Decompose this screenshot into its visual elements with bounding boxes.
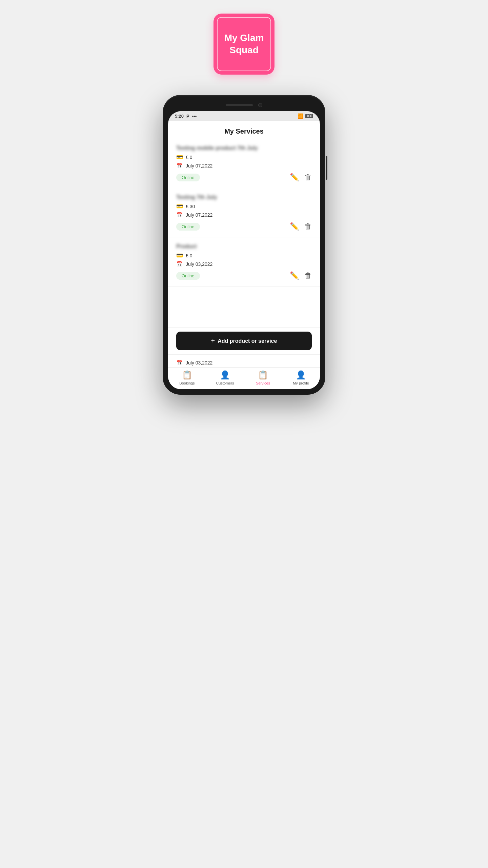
services-icon: 📋: [258, 370, 268, 380]
bookings-icon: 📋: [182, 370, 192, 380]
service-meta-3: 💳 £ 0 📅 July 03,2022: [176, 252, 312, 267]
service-item-2: Testing 7th July 💳 £ 30 📅 July 07,2022 O…: [168, 188, 320, 237]
service-item-3: Product 💳 £ 0 📅 July 03,2022 Online: [168, 237, 320, 287]
battery-icon: 100: [305, 114, 313, 118]
page-header: My Services: [168, 121, 320, 139]
service-meta-1: 💳 £ 0 📅 July 07,2022: [176, 154, 312, 169]
service-footer-1: Online ✏️ 🗑: [176, 173, 312, 182]
profile-icon: 👤: [296, 370, 306, 380]
price-icon-1: 💳: [176, 154, 183, 160]
date-value-2: July 07,2022: [186, 212, 212, 218]
phone-side-button: [326, 156, 327, 180]
phone-speaker: [226, 104, 253, 106]
service-footer-2: Online ✏️ 🗑: [176, 222, 312, 231]
date-icon-2: 📅: [176, 212, 183, 218]
carrier-icon: P: [186, 114, 189, 119]
edit-button-3[interactable]: ✏️: [290, 271, 299, 280]
date-value-3: July 03,2022: [186, 261, 212, 267]
bottom-nav: 📋 Bookings 👤 Customers 📋 Services 👤 My p…: [168, 367, 320, 389]
nav-item-customers[interactable]: 👤 Customers: [206, 370, 244, 385]
delete-button-1[interactable]: 🗑: [304, 173, 312, 182]
date-icon-1: 📅: [176, 162, 183, 169]
price-value-2: £ 30: [186, 204, 195, 209]
price-icon-2: 💳: [176, 203, 183, 210]
price-row-1: 💳 £ 0: [176, 154, 312, 160]
status-badge-3: Online: [176, 272, 200, 280]
service-name-3: Product: [176, 243, 312, 250]
app-content: My Services Testing mobile product 7th J…: [168, 121, 320, 389]
page-title: My Services: [175, 127, 313, 135]
nav-label-services: Services: [256, 381, 270, 385]
price-row-2: 💳 £ 30: [176, 203, 312, 210]
date-icon-3: 📅: [176, 261, 183, 267]
app-logo: My GlamSquad: [214, 14, 274, 75]
phone-screen: 5:20 P ••• 📶 100 My Services Testing: [168, 111, 320, 389]
date-row-2: 📅 July 07,2022: [176, 212, 312, 218]
wifi-icon: 📶: [298, 113, 303, 119]
plus-icon: +: [211, 337, 215, 345]
nav-item-my-profile[interactable]: 👤 My profile: [282, 370, 320, 385]
service-meta-2: 💳 £ 30 📅 July 07,2022: [176, 203, 312, 218]
add-button-container: + Add product or service: [168, 327, 320, 354]
status-dots: •••: [192, 114, 197, 119]
edit-button-2[interactable]: ✏️: [290, 222, 299, 231]
nav-item-services[interactable]: 📋 Services: [244, 370, 282, 385]
delete-button-3[interactable]: 🗑: [304, 271, 312, 280]
service-footer-3: Online ✏️ 🗑: [176, 271, 312, 280]
edit-button-1[interactable]: ✏️: [290, 173, 299, 182]
phone-top-bar: [168, 100, 320, 111]
status-right: 📶 100: [298, 113, 313, 119]
action-buttons-2: ✏️ 🗑: [290, 222, 312, 231]
price-icon-3: 💳: [176, 252, 183, 259]
price-value-1: £ 0: [186, 155, 192, 160]
date-value-1: July 07,2022: [186, 163, 212, 169]
add-product-service-button[interactable]: + Add product or service: [176, 332, 312, 350]
service-name-2: Testing 7th July: [176, 194, 312, 200]
partial-date-icon: 📅: [176, 359, 183, 366]
nav-label-customers: Customers: [216, 381, 234, 385]
status-time: 5:20: [175, 114, 184, 119]
service-item: Testing mobile product 7th July 💳 £ 0 📅 …: [168, 139, 320, 188]
service-name-1: Testing mobile product 7th July: [176, 145, 312, 151]
status-badge-2: Online: [176, 223, 200, 231]
phone-camera: [258, 103, 262, 107]
action-buttons-1: ✏️ 🗑: [290, 173, 312, 182]
partial-date-value: July 03,2022: [186, 360, 212, 366]
status-bar: 5:20 P ••• 📶 100: [168, 111, 320, 121]
partial-item: 📅 July 03,2022: [168, 354, 320, 367]
price-row-3: 💳 £ 0: [176, 252, 312, 259]
partial-date-row: 📅 July 03,2022: [176, 359, 312, 366]
app-logo-text: My GlamSquad: [224, 32, 264, 57]
nav-item-bookings[interactable]: 📋 Bookings: [168, 370, 206, 385]
nav-label-profile: My profile: [293, 381, 309, 385]
date-row-3: 📅 July 03,2022: [176, 261, 312, 267]
status-left: 5:20 P •••: [175, 114, 197, 119]
date-row-1: 📅 July 07,2022: [176, 162, 312, 169]
delete-button-2[interactable]: 🗑: [304, 222, 312, 231]
customers-icon: 👤: [220, 370, 230, 380]
add-button-label: Add product or service: [218, 338, 277, 344]
status-badge-1: Online: [176, 174, 200, 181]
phone-frame: 5:20 P ••• 📶 100 My Services Testing: [163, 95, 325, 395]
action-buttons-3: ✏️ 🗑: [290, 271, 312, 280]
price-value-3: £ 0: [186, 253, 192, 258]
nav-label-bookings: Bookings: [179, 381, 195, 385]
services-list: Testing mobile product 7th July 💳 £ 0 📅 …: [168, 139, 320, 327]
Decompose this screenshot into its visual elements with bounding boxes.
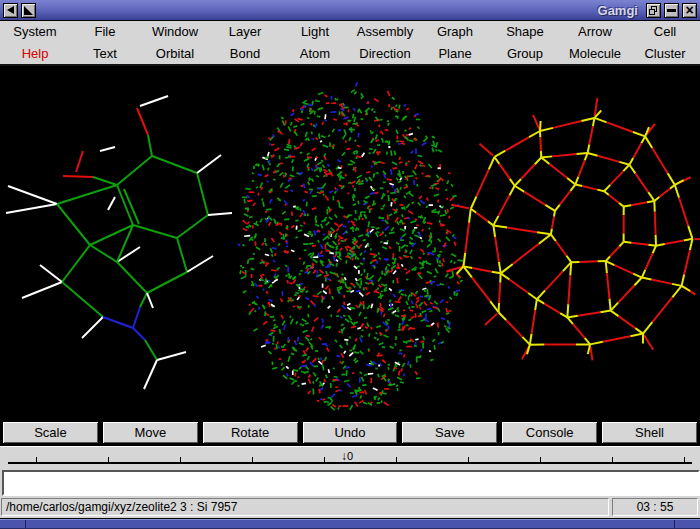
menu-item-direction[interactable]: Direction bbox=[359, 46, 410, 61]
menu-item-text[interactable]: Text bbox=[93, 46, 117, 61]
ruler-tick bbox=[180, 457, 181, 462]
ruler-tick bbox=[324, 457, 325, 462]
menu-item-system[interactable]: System bbox=[13, 24, 56, 39]
toolbar: ScaleMoveRotateUndoSaveConsoleShell bbox=[0, 420, 700, 446]
menu-item-plane[interactable]: Plane bbox=[438, 46, 471, 61]
menu-item-file[interactable]: File bbox=[95, 24, 116, 39]
menu-item-graph[interactable]: Graph bbox=[437, 24, 473, 39]
status-path-panel: /home/carlos/gamgi/xyz/zeolite2 3 : Si 7… bbox=[1, 498, 609, 516]
titlebar[interactable]: Gamgi × bbox=[0, 0, 700, 21]
ruler-marker[interactable]: ↓0 bbox=[341, 449, 353, 463]
window-title: Gamgi bbox=[598, 3, 638, 18]
restore-icon bbox=[649, 6, 658, 15]
window-shade-button[interactable] bbox=[21, 3, 36, 18]
menu-item-bond[interactable]: Bond bbox=[230, 46, 260, 61]
menu-item-help[interactable]: Help bbox=[22, 46, 49, 61]
ruler[interactable]: ↓0 bbox=[0, 446, 700, 468]
restore-button[interactable] bbox=[646, 3, 661, 18]
statusbar: /home/carlos/gamgi/xyz/zeolite2 3 : Si 7… bbox=[0, 496, 700, 518]
toolbar-button-shell[interactable]: Shell bbox=[601, 421, 698, 444]
resize-handle-divider-left bbox=[25, 520, 26, 528]
menu-item-cell[interactable]: Cell bbox=[654, 24, 676, 39]
menu-item-atom[interactable]: Atom bbox=[300, 46, 330, 61]
menu-item-window[interactable]: Window bbox=[152, 24, 198, 39]
ruler-tick bbox=[612, 457, 613, 462]
window-menu-icon bbox=[7, 6, 14, 14]
menu-item-orbital[interactable]: Orbital bbox=[156, 46, 194, 61]
toolbar-button-rotate[interactable]: Rotate bbox=[202, 421, 299, 444]
status-clock-panel: 03 : 55 bbox=[612, 498, 698, 516]
gamgi-window: Gamgi × SystemFileWindowLayerLightAssemb… bbox=[0, 0, 700, 529]
toolbar-button-undo[interactable]: Undo bbox=[302, 421, 399, 444]
entry-band bbox=[0, 468, 700, 496]
menu-item-light[interactable]: Light bbox=[301, 24, 329, 39]
window-resize-bar[interactable] bbox=[0, 518, 700, 529]
command-entry-input[interactable] bbox=[4, 472, 698, 494]
window-menu-button[interactable] bbox=[3, 3, 18, 18]
ruler-tick bbox=[252, 457, 253, 462]
ruler-tick bbox=[396, 457, 397, 462]
minimize-icon bbox=[667, 9, 676, 12]
menu-item-cluster[interactable]: Cluster bbox=[644, 46, 685, 61]
close-button[interactable]: × bbox=[682, 3, 697, 18]
menu-item-layer[interactable]: Layer bbox=[229, 24, 262, 39]
ruler-tick bbox=[684, 457, 685, 462]
molecule-canvas-svg bbox=[0, 66, 700, 420]
toolbar-button-move[interactable]: Move bbox=[102, 421, 199, 444]
minimize-button[interactable] bbox=[664, 3, 679, 18]
toolbar-button-save[interactable]: Save bbox=[401, 421, 498, 444]
ruler-tick bbox=[36, 457, 37, 462]
molecule-canvas[interactable] bbox=[0, 66, 700, 420]
ruler-tick bbox=[468, 457, 469, 462]
menu-item-group[interactable]: Group bbox=[507, 46, 543, 61]
command-entry-frame bbox=[2, 470, 700, 496]
toolbar-button-console[interactable]: Console bbox=[501, 421, 598, 444]
menu-item-assembly[interactable]: Assembly bbox=[357, 24, 413, 39]
menu-item-molecule[interactable]: Molecule bbox=[569, 46, 621, 61]
close-icon: × bbox=[685, 5, 693, 15]
status-path-text: /home/carlos/gamgi/xyz/zeolite2 3 : Si 7… bbox=[6, 500, 237, 514]
menu-item-arrow[interactable]: Arrow bbox=[578, 24, 612, 39]
ruler-marker-label: 0 bbox=[347, 450, 353, 462]
status-clock-text: 03 : 55 bbox=[637, 500, 674, 514]
toolbar-button-scale[interactable]: Scale bbox=[2, 421, 99, 444]
ruler-tick bbox=[108, 457, 109, 462]
ruler-tick bbox=[540, 457, 541, 462]
shade-corner-icon bbox=[24, 6, 33, 15]
menu-item-shape[interactable]: Shape bbox=[506, 24, 544, 39]
menubar: SystemFileWindowLayerLightAssemblyGraphS… bbox=[0, 21, 700, 66]
resize-handle-divider-right bbox=[674, 520, 675, 528]
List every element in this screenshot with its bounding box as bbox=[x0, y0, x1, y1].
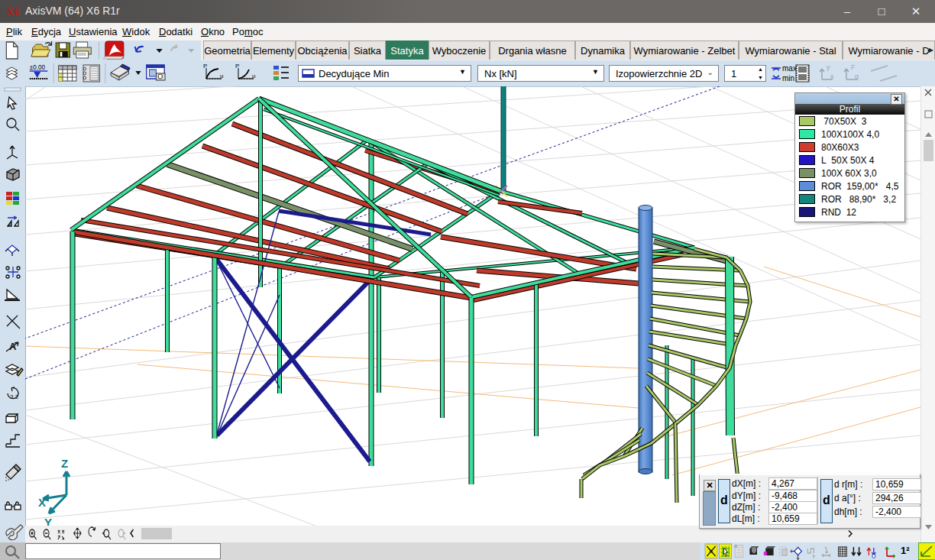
svg-text:P: P bbox=[235, 63, 239, 70]
svg-text:P: P bbox=[203, 63, 207, 70]
svg-text:±0.00: ±0.00 bbox=[30, 63, 45, 72]
svg-text:X: X bbox=[38, 496, 46, 509]
svg-text:F: F bbox=[851, 63, 856, 71]
svg-text:X6: X6 bbox=[6, 5, 21, 18]
svg-text:min: min bbox=[782, 74, 794, 83]
svg-text:x: x bbox=[830, 73, 834, 80]
svg-text:3 2: 3 2 bbox=[10, 393, 19, 400]
svg-text:q: q bbox=[855, 73, 859, 80]
svg-text:Z: Z bbox=[61, 457, 68, 470]
svg-text:max: max bbox=[782, 64, 797, 73]
svg-text:y: y bbox=[827, 63, 830, 71]
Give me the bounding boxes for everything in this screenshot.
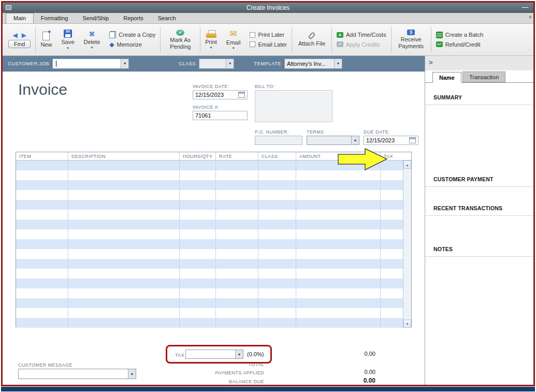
print-button[interactable]: Print ▼ [200, 25, 222, 54]
table-cell[interactable] [16, 239, 68, 249]
table-cell[interactable] [215, 200, 258, 210]
table-cell[interactable] [179, 170, 215, 180]
tab-reports[interactable]: Reports [116, 13, 151, 23]
table-cell[interactable] [16, 259, 68, 269]
table-cell[interactable] [296, 210, 380, 220]
table-cell[interactable] [179, 308, 215, 318]
table-cell[interactable] [258, 249, 296, 259]
table-cell[interactable] [68, 200, 179, 210]
table-cell[interactable] [179, 298, 215, 308]
back-arrow-icon[interactable]: ◀ [12, 32, 17, 39]
table-cell[interactable] [215, 308, 258, 318]
table-row[interactable] [16, 279, 403, 288]
scroll-up-icon[interactable]: ▲ [403, 161, 411, 169]
table-cell[interactable] [380, 279, 403, 288]
table-cell[interactable] [16, 318, 68, 328]
table-cell[interactable] [380, 249, 403, 259]
table-cell[interactable] [215, 161, 258, 170]
table-cell[interactable] [215, 229, 258, 239]
table-row[interactable] [16, 200, 403, 210]
table-cell[interactable] [215, 180, 258, 190]
table-cell[interactable] [380, 298, 403, 308]
table-cell[interactable] [16, 220, 68, 229]
scroll-down-icon[interactable]: ▼ [403, 320, 411, 328]
email-later-checkbox[interactable]: Email Later [250, 41, 287, 48]
table-row[interactable] [16, 259, 403, 269]
table-cell[interactable] [296, 200, 380, 210]
terms-caret-icon[interactable]: ▼ [351, 136, 359, 144]
table-cell[interactable] [258, 279, 296, 288]
table-cell[interactable] [16, 210, 68, 220]
invoice-number-field[interactable]: 71061 [193, 111, 248, 120]
table-cell[interactable] [380, 259, 403, 269]
template-caret-icon[interactable]: ▼ [334, 59, 342, 68]
table-cell[interactable] [68, 170, 179, 180]
print-later-checkbox[interactable]: Print Later [250, 32, 284, 38]
table-cell[interactable] [258, 269, 296, 279]
sidebar-tab-name[interactable]: Name [432, 72, 461, 83]
sidebar-tab-transaction[interactable]: Transaction [462, 71, 505, 82]
calendar-icon[interactable] [238, 92, 245, 98]
table-row[interactable] [16, 298, 403, 308]
table-row[interactable] [16, 269, 403, 279]
tab-main[interactable]: Main [6, 13, 34, 23]
table-cell[interactable] [258, 239, 296, 249]
tab-search[interactable]: Search [151, 13, 183, 23]
create-copy-button[interactable]: Create a Copy [109, 31, 155, 38]
table-cell[interactable] [179, 220, 215, 229]
table-cell[interactable] [16, 180, 68, 190]
ribbon-collapse-icon[interactable]: » [527, 17, 533, 19]
table-cell[interactable] [380, 269, 403, 279]
due-date-field[interactable]: 12/15/2023 [364, 136, 418, 145]
table-cell[interactable] [380, 200, 403, 210]
attach-file-button[interactable]: Attach File [292, 25, 331, 54]
table-cell[interactable] [258, 229, 296, 239]
table-cell[interactable] [380, 239, 403, 249]
table-row[interactable] [16, 308, 403, 318]
table-cell[interactable] [258, 180, 296, 190]
table-cell[interactable] [380, 308, 403, 318]
table-cell[interactable] [296, 269, 380, 279]
table-cell[interactable] [179, 259, 215, 269]
table-cell[interactable] [16, 308, 68, 318]
table-cell[interactable] [179, 288, 215, 298]
table-row[interactable] [16, 180, 403, 190]
customer-message-caret-icon[interactable]: ▼ [128, 369, 136, 379]
delete-button[interactable]: ✖ Delete ▼ [79, 25, 105, 54]
table-cell[interactable] [296, 308, 380, 318]
minimize-button[interactable]: — [522, 4, 528, 11]
table-cell[interactable] [68, 239, 179, 249]
create-batch-button[interactable]: Create a Batch [436, 32, 483, 38]
table-cell[interactable] [215, 249, 258, 259]
table-cell[interactable] [380, 220, 403, 229]
table-cell[interactable] [68, 210, 179, 220]
table-cell[interactable] [296, 259, 380, 269]
collapse-sidebar-button[interactable]: > [429, 59, 433, 66]
table-cell[interactable] [296, 220, 380, 229]
save-dropdown-caret-icon[interactable]: ▼ [66, 47, 69, 50]
table-cell[interactable] [16, 279, 68, 288]
table-cell[interactable] [380, 318, 403, 328]
table-cell[interactable] [215, 269, 258, 279]
table-scrollbar[interactable]: ▲ ▼ [403, 161, 411, 328]
table-cell[interactable] [258, 288, 296, 298]
table-cell[interactable] [258, 259, 296, 269]
email-button[interactable]: ✉ Email ▼ [222, 25, 245, 54]
table-cell[interactable] [179, 210, 215, 220]
delete-dropdown-caret-icon[interactable]: ▼ [90, 46, 93, 49]
table-cell[interactable] [296, 229, 380, 239]
email-later-checkbox-icon[interactable] [250, 41, 255, 47]
table-cell[interactable] [380, 229, 403, 239]
table-cell[interactable] [16, 170, 68, 180]
table-row[interactable] [16, 220, 403, 229]
table-cell[interactable] [68, 298, 179, 308]
table-cell[interactable] [296, 318, 380, 328]
table-cell[interactable] [215, 190, 258, 200]
table-cell[interactable] [179, 161, 215, 170]
table-row[interactable] [16, 229, 403, 239]
table-cell[interactable] [296, 279, 380, 288]
receive-payments-button[interactable]: $ Receive Payments [392, 25, 431, 54]
memorize-button[interactable]: ◆ Memorize [109, 41, 142, 48]
table-cell[interactable] [215, 279, 258, 288]
table-cell[interactable] [380, 288, 403, 298]
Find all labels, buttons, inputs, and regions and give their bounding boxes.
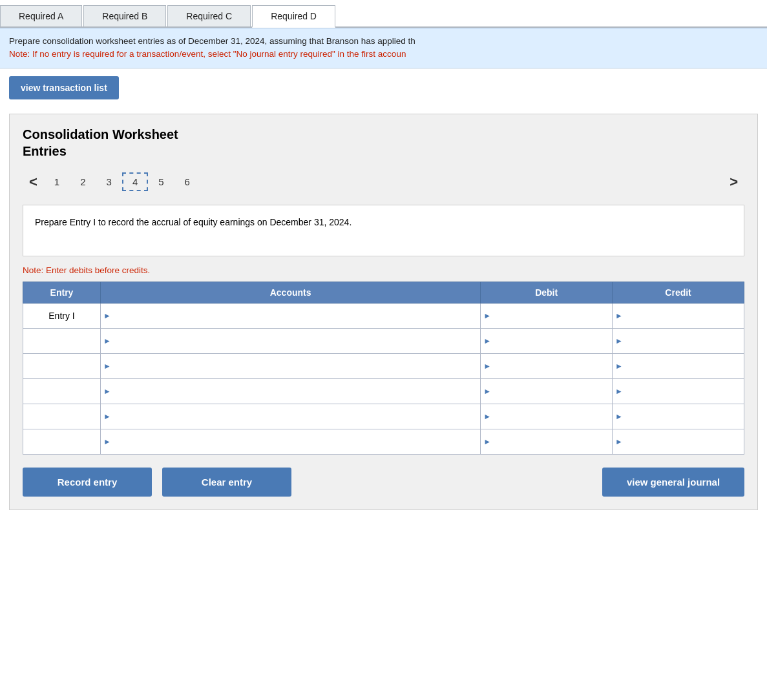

════════

## AIM OF THE TASK
Whenever "Print" shows up in a line of the listing, copy that whole line.

## WORKED SOLUTION
print-button[interactable]: Print ▼ [200, 25, 222, 54]
print-later-checkbox[interactable]: Print Later [250, 32, 284, 38]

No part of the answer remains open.